**Work request:**
The entries below are to be copied exactly, with every picture left out.

(Stored data entries)

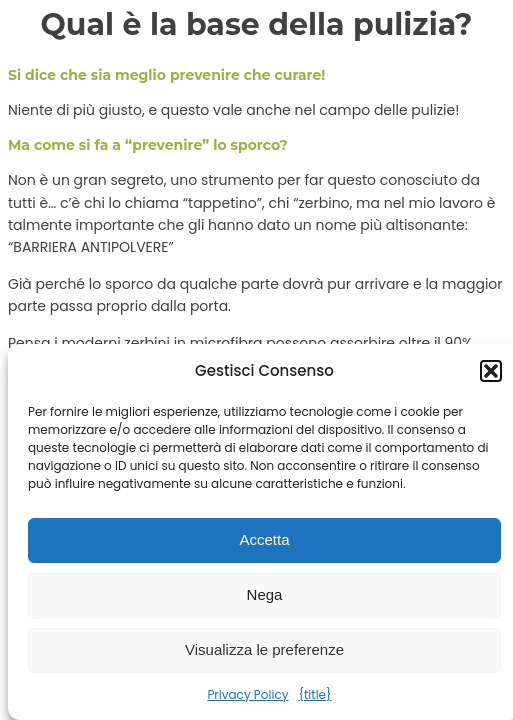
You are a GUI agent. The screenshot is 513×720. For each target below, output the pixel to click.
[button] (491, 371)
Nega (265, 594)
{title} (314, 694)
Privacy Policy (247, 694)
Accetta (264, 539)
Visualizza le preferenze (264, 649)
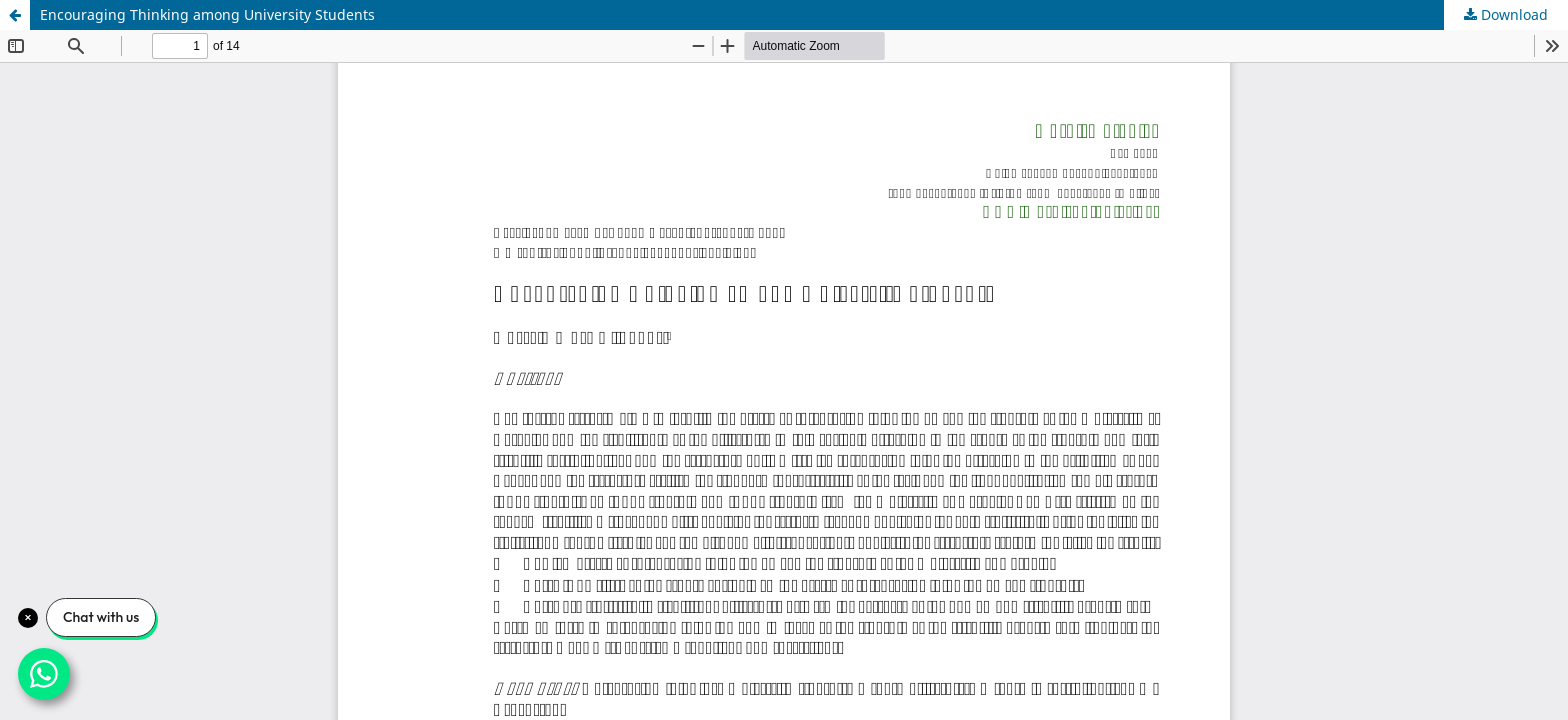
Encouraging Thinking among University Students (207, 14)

**Answer:**
You are a GUI agent. The screenshot is 513×720. For each target below, output the pixel to click.
[button] (491, 371)
Nega (265, 594)
{title} (314, 694)
Privacy Policy (247, 694)
Accetta (264, 539)
Visualizza le preferenze (264, 649)
Encouraging Thinking among University Students (207, 14)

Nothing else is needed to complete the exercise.